Tingkat ekonomi masyarakatnya sebagaian besar cukup sejahtera. Hanya sekitar 25 persen yang masuk kategori prasejahtera. Nelayan dan petani adalah profesi yang secara umum digeluti warga Cikoneng. Walaupun sektor pertanian hanya bisa panen satu kali dalam setahun. “Maklum di sini tidak ada irigasi, jadi untuk pertanian, ya tadah hujan,” tutur H Yakub, Lepala Desa Cikoneng dalam perbincangan dengan Teknokra di kantornya, Jalan Raya Anyer kilometer 128 Kampung Salatuhur.

Kini, saat kita menjejakkan kaki di perkampungan Cikoneng, kesan perkampungan Lampung memang seperti tak tampak. Semua terkesan biasa saja. Perumahan penduduk yang padat, permanen dan jauh dari kesan kumuh. Setelah menjelajah hampir separuh perkampungan, Teknokra tak menemui satu pun bukti kuat, seperti rumah panggung ataupun Siger Lampung di atap rumah penduduk.

Annah (39th), seorang pemilik warung kecil di ujung jalan Kampung Cikoneng mengakui walaupun menurut almarhum bapaknya ia masih punya keluarga di Kalianda tapi sejak lahir ia belum pernah ke Lampung. Apalagi menyaksikan adat Muli Mekhanai (bujang-gadis), adat Sebambangan (larian) atau ramainya pesta tujuh hari tujuh malam pada waktu resepsi pernikahan adat Lampung.

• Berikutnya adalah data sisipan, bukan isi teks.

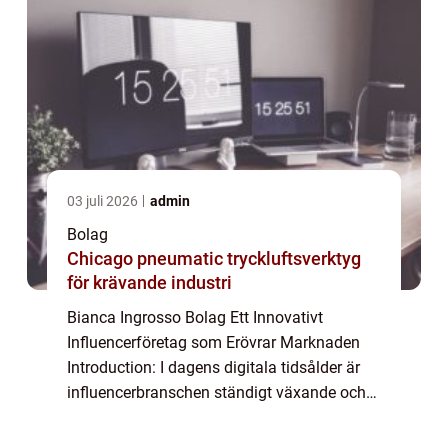
03 juli 2026
admin
Bolag
Chicago pneumatic tryckluftsverktyg
för krävande industri
Bianca Ingrosso Bolag Ett Innovativt
Influencerföretag som Erövrar Marknaden
Introduction: I dagens digitala tidsålder är
influencerbranschen ständigt växande och
Bianca Ingrosso är en av Sveriges främsta
och mest framgångsrika influencers. Men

Gelombang perubahan memang terjadi di sana. Di era tahun 40-an, pembauran antar suku mulai dirasakan. Banyak para pendatang baru ke Cikoneng. “Mereka kebanyakan berasal dari suku Jawa dan Sunda,” ungkap H Yakup. Meskipun begitu proporsinya masih didominasi suku Lampung, sekitar 75 banding 25 persen.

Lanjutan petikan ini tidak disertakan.